▶ **Task item**: Keep only the lines from the start of the data through the line containing "LEES VERDER", and output them exactly.

▶ **Data for review**:
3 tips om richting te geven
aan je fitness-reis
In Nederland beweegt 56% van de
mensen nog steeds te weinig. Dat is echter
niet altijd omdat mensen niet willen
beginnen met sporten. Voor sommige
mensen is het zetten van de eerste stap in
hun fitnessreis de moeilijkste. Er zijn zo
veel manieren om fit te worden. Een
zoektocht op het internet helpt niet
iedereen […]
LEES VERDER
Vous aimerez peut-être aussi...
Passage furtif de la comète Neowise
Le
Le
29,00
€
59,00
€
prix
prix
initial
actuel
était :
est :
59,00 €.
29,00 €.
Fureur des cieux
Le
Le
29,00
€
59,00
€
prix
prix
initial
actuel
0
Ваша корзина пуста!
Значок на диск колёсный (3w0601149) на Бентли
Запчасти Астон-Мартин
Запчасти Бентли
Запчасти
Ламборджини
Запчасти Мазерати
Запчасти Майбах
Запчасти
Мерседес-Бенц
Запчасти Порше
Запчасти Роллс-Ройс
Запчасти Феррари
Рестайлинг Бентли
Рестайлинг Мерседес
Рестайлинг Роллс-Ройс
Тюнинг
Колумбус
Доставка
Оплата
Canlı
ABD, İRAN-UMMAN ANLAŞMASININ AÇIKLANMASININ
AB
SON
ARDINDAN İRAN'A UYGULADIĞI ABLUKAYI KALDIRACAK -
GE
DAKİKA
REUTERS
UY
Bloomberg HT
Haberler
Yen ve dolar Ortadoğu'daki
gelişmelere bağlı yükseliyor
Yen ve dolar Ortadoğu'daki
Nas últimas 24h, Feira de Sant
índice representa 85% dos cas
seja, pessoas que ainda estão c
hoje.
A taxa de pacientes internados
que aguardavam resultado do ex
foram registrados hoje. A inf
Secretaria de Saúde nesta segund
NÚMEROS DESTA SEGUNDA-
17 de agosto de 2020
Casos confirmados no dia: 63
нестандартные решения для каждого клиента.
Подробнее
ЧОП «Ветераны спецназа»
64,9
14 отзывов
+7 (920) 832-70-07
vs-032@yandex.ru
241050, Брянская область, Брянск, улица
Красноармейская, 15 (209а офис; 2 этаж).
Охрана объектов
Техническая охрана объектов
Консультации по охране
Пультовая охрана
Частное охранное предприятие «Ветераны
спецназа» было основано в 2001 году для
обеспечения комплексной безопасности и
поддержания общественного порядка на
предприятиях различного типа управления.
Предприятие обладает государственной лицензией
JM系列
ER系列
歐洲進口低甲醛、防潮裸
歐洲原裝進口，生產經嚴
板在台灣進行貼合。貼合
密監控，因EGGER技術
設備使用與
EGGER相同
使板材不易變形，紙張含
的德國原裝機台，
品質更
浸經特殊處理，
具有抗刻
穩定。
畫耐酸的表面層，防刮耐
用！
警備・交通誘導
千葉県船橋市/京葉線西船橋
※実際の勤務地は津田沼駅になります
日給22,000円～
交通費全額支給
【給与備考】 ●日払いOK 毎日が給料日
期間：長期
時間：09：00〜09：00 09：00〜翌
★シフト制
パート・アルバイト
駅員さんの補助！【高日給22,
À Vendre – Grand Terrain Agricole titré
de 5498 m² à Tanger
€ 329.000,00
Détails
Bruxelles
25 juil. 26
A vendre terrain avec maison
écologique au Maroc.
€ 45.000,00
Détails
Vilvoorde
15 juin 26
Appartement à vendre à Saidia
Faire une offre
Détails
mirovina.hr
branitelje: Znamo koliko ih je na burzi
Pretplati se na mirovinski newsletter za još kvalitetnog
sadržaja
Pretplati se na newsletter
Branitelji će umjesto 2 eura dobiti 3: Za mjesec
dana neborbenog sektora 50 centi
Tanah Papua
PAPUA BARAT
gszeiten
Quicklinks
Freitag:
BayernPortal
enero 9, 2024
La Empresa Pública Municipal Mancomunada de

▶ **Result**:
3 tips om richting te geven
aan je fitness-reis
In Nederland beweegt 56% van de
mensen nog steeds te weinig. Dat is echter
niet altijd omdat mensen niet willen
beginnen met sporten. Voor sommige
mensen is het zetten van de eerste stap in
hun fitnessreis de moeilijkste. Er zijn zo
veel manieren om fit te worden. Een
zoektocht op het internet helpt niet
iedereen […]
LEES VERDER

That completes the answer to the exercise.